Research and changes in trade policy in the mid-sixties:
It is pertinent to ask was there any research that took place on trade policy as sich? If yes, then in what context was this research undertaken by economists? Was it in terms of export performance and growth or in terms of trade policy and efficiency or productivity growth? These are the questions that this section is going to answer.
Early Experience with ISI and Adjustments in Policy
Most developing countries adopted IS1 policies initially. But adoption of ISI policies did not free developing countries from repeated BOP deficits and crises. Exports grew slowly. Both domestic firms and the TNCs producing consumer goods had no incentive to export these consumer goods, as they had a protected domestic market that was far more profitable. Countries, which had addpted a policy of import substitution in capital goods industries were not able to export these goods as often these goods did not incorporate the latest technologies or because costs of production were high as scale of production was small or because exports of capital goods are often tied to provision of supplier's credits and these countries were not in a position to provide such credit. While exports stagnated, imports continued to grow rapidly, as when a good was produced domestically, imports of intermediate goods used in its production went up even though imports of that good went down.

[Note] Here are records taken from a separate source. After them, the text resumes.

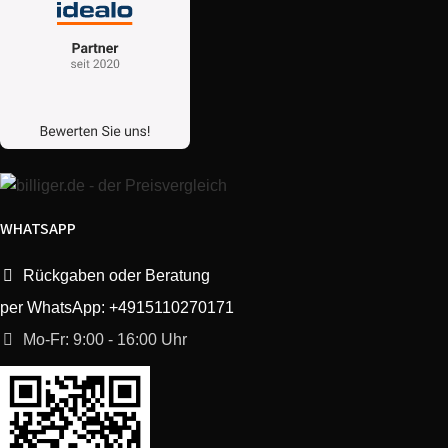
WHATSAPP
Rückgaben oder Beratung
per WhatsApp: +4915110270171
Mo-Fr: 9:00 - 16:00 Uhr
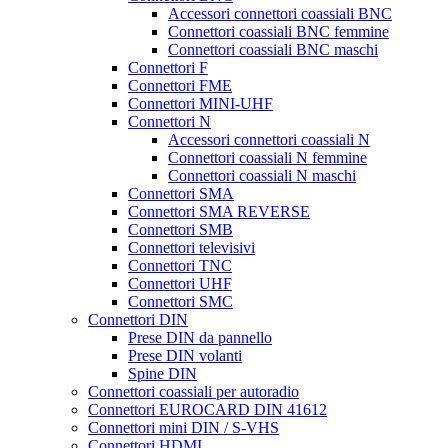
Accessori connettori coassiali BNC
Connettori coassiali BNC femmine
Connettori coassiali BNC maschi
Connettori F
Connettori FME
Connettori MINI-UHF
Connettori N
Accessori connettori coassiali N
Connettori coassiali N femmine
Connettori coassiali N maschi
Connettori SMA
Connettori SMA REVERSE
Connettori SMB
Connettori televisivi
Connettori TNC
Connettori UHF
Connettori SMC
Connettori DIN
Prese DIN da pannello
Prese DIN volanti
Spine DIN
Connettori coassiali per autoradio
Connettori EUROCARD DIN 41612
Connettori mini DIN / S-VHS
Connettori HDMI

Many policy analysts recommended South-South regional trading arrangements (that is, trade between developing countries themselves) to resolve the problem created by the small size of the domestic market. You will learn about regional trading blocs. It was argued that such regional arrangements would lead to rationalisation of industries among developing countries and so to plants of an economic size, which could then compete in the world market. The old belief that world trade would grow slowly was rejected as world trade grew very rapidly in this period.